Scroll down to explore more about this lovely couple and their story.
The engagement story:
Our engagement story is not the most romantic. We talked about getting married a lot so the surprise aspect wasn’t really present. We went for a walk to one of our ‘spots’ where we would usually go for walks when he came to visit me. It was on a golf course that was surrounded by greenery and the sun was close to setting, cascading a warm golden glow over the golf course and reflecting off of the lake that we stopped at to sit down. We were just having one of our normal chats when Andrew started steering the conversation to a more serious and intimate note.
Tips to couples getting married:
Our most valuable tip would be to make sure you listen to each other. I was so swept up in the day that I failed to ask my husband if he was happy with everything and enjoying himself. Because of this we missed out on some really great and important photo opportunities that he wanted to include.
Favorite wedding memory:
I am South-African and grew up in Tanzania and Andrew is British. Our wedding was incredibly multi-cultural with guests that came from literally every continent. My favorite memory of my wedding was the night before the wedding. We had a bonfire and a spit roast. There was music of different genres and cultural backgrounds- from sokkie music, to Tanzanian tunes, to old English rock and roll. Later in the evening, we were incredibly blessed to experience a traditional Masai wedding tribal dance/ initiation of the groom. It was a very rare thing to experience since the Masai only perform this dance with their own kind and it was a tradition that was not performed lightly within their culture.

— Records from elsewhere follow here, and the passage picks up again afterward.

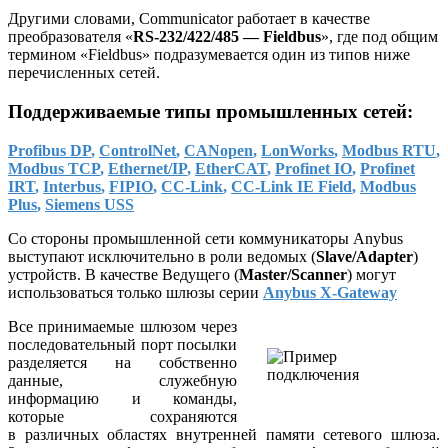
Другими словами, Communicator работает в качестве
преобразователя «
RS-232/422/485 — Fieldbus
», где под общим
термином «Fieldbus» подразумевается один из типов ниже
перечисленных сетей.
Поддерживаемые типы промышленных сетей:
Profibus DP
,
ControlNet
,
CANopen
,
LonWorks
,
Modbus RTU
,
Modbus TCP
,
Ethernet/IP
,
EtherCAT
,
Profinet IO
,
Profinet
IRT
,
Interbus
,
FIPIO
,
CC-Link
,
CC-Link IE Field
,
Modbus
Plus
,
Siemens USS
Со стороны промышленной сети коммуникаторы Anybus
выступают исключительно в роли ведомых (
Slave/Adapter
)
устройств. В качестве Ведущего (
Master/Scanner
) могут
использоваться только шлюзы серии
Anybus X-Gateway
Все принимаемые шлюзом через
последовательный порт посылки
разделяется на собственно
данные, служебную
информацию и команды,
которые сохраняются
в различных областях внутренней памяти сетевого шлюза.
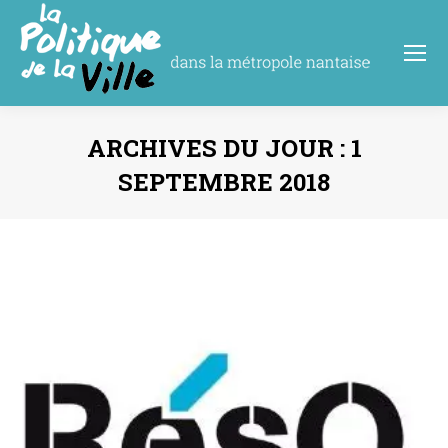
ARCHIVES DU JOUR :
1
SEPTEMBRE 2018
Vous êtes ici :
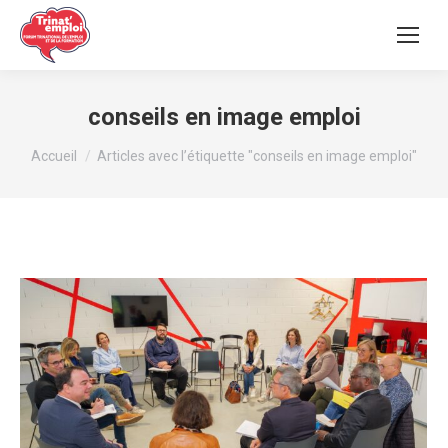
conseils en image emploi
Vous êtes ici :
Accueil
Articles avec l’étiquette "conseils en image emploi"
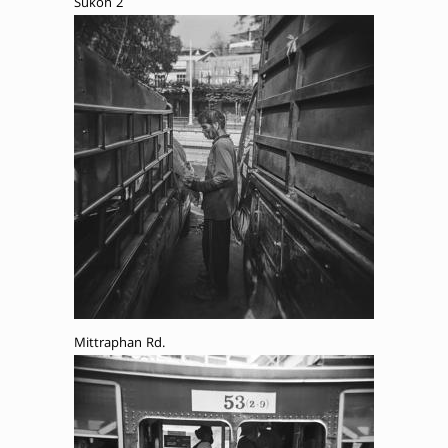
Sukon 2
Mittraphan Rd.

The whole evening was a celebration of cultures where everyone was celebrated. South-Africans danced with Romanians, Belgians danced with Kenyans, Malaysians danced with Americans! To me personally, it was a small glimpse of what heaven will be like.
The Wedding Dress:
I bought my wedding dress three years before my wedding. My friend and I love thrift shopping; On one occasion we walked into a charity shop and decided to try on their wedding dresses. Incredible masterpieces from the 80’s and 90’s with big Princess Diana sleeves and vintage lace was the main attraction. As I was flipping through the dresses my hand landed on a beaded bodice. I pulled it out and thought wow – this is princess diaries pretty! I tried on the dress and it fit like a glove. It was magnificent! After examining the dress and researching the attached tags, I walked out that day with an American designer wedding dress for a whopping sum of R800! Easily the best buy ever!

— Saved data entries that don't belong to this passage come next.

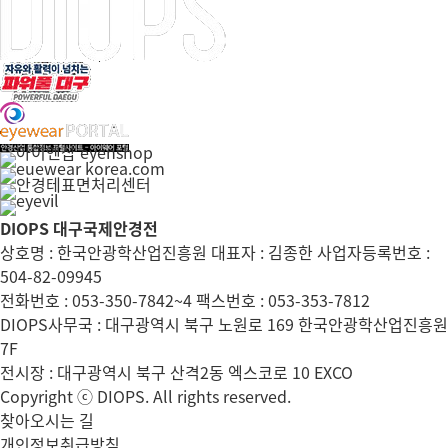
DIOPS 대구국제안경전
상호명 : 한국안광학산업진흥원 대표자 : 김종한 사업자등록번호 :
504-82-09945
전화번호 : 053-350-7842~4 팩스번호 : 053-353-7812
DIOPS사무국 : 대구광역시 북구 노원로 169 한국안광학산업진흥원
7F
전시장 : 대구광역시 북구 산격2동 엑스코로 10 EXCO
Copyright ⓒ DIOPS. All rights reserved.
찾아오시는 길
개인정보취급방침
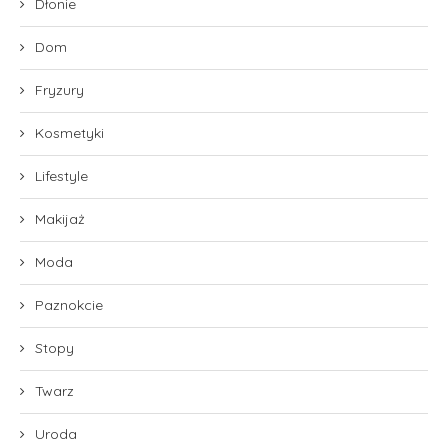
Dłonie
Dom
Fryzury
Kosmetyki
Lifestyle
Makijaż
Moda
Paznokcie
Stopy
Twarz
Uroda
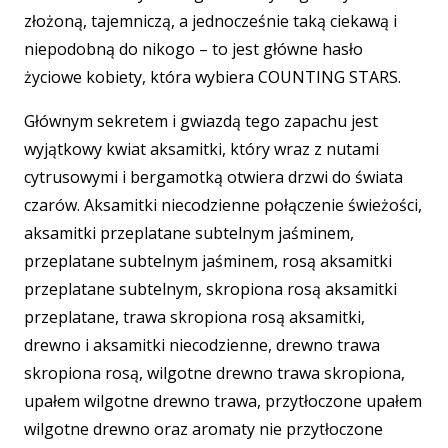
złożoną, tajemniczą, a jednocześnie taką ciekawą i
niepodobną do nikogo – to jest główne hasło
życiowe kobiety, która wybiera COUNTING STARS.
Głównym sekretem i gwiazdą tego zapachu jest
wyjątkowy kwiat aksamitki, który wraz z nutami
cytrusowymi i bergamotką otwiera drzwi do świata
czarów. Aksamitki niecodzienne połączenie świeżości,
aksamitki przeplatane subtelnym jaśminem,
przeplatane subtelnym jaśminem, rosą aksamitki
przeplatane subtelnym, skropiona rosą aksamitki
przeplatane, trawa skropiona rosą aksamitki,
drewno i aksamitki niecodzienne, drewno trawa
skropiona rosą, wilgotne drewno trawa skropiona,
upałem wilgotne drewno trawa, przytłoczone upałem
wilgotne drewno oraz aromaty nie przytłoczone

Musical choices at the Wedding:
The worship music in the church was an important part of the wedding that Andrew wanted to be involved in. He had complete control over the music during the ceremony. Throughout the rest of the celebration, especially the reception, we asked guests ahead of time to send us song requests.

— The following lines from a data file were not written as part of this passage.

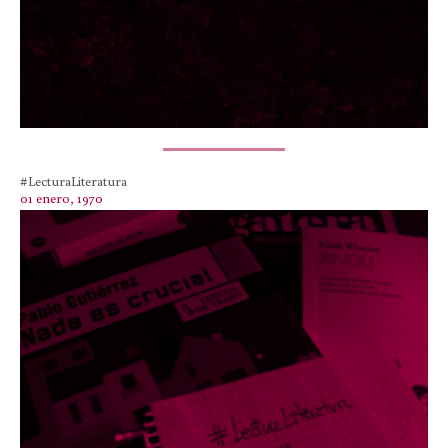
#LecturaLiteratura
01 enero, 1970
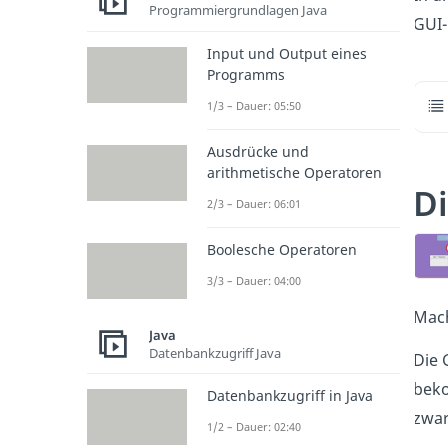
Programmiergrundlagen Java
GUI-
Input und Output eines
Programms
1/3 – Dauer: 05:50
Ausdrücke und
arithmetische Operatoren
Di
2/3 – Dauer: 06:01
Boolesche Operatoren
3/3 – Dauer: 04:00
Mach
Java
Datenbankzugriff Java
Die 
beko
Datenbankzugriff in Java
zwar
1/2 – Dauer: 02:40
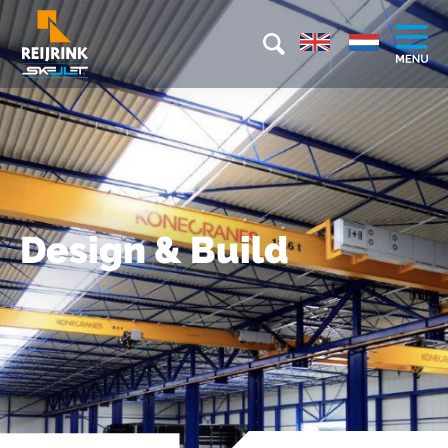
Design & Build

Our first dance song was not really something either of us had thought about and in the greater scope of things, we weren’t too bothered about it. We both decided to go with Ed Sheeran, Thinking Out Loud.
The Wedding Cake:
Initially we weren’t going to have a cake because the only cake the lodge cook knew how to bake, was Christmas cake, which neither I not the groom was a fan of. As a wedding gift, my brother’s girlfriend asked if she could be in charge of the cake. We gladly handed her the challenge. At the end of the day, she managed to fly in 3 tiers of carrot cake from South Africa to Tanania. The cake survived a 3 hour flight and a 17 hour bus journey – all in one piece! She assembled it at the lodge and whipped up a cream cheese icing. I might not have been the most aesthetic cake in the world, but it was definitely the most delicious!
Throughout my childhood, my family would visit this place called Mufindi Highland Lodge. Almost every holiday and Christmas we would go there and we eventually became friends with the owners of the lodge. I call the lodge, ‘my little bit England in Africa.’ I have dreamed and imagined having my wedding there since the age of 14. So when we started planning our wedding, my husband asked where my dream location would be and I told him. Without much convincing, we agreed and booked our venue.
Wedding colors and decor:
We didn’t have a set color palette. The whole mood of the wedding from theme, to decor, to the cake can be described as effortless. A lot of natural greenery was used within the decor. White sheer fabric was draped on the tables and recycled glass bottles, sand and wooden stumps were used. The church was again decorated with a lot of greenery and natural components. If I absolutely had to give a color palette, I would probably say white.
I wanted everything to look natural, warm and intimate. I don’t think there was a specific influence guiding the decor style. Because our wedding was held in an incredibly remote location, we had to either drive up the decor items or we had to make do with what the lodge and environment had to offer. Since I have envisioned my wedding day at this specific location, I had a very good idea of what I wanted.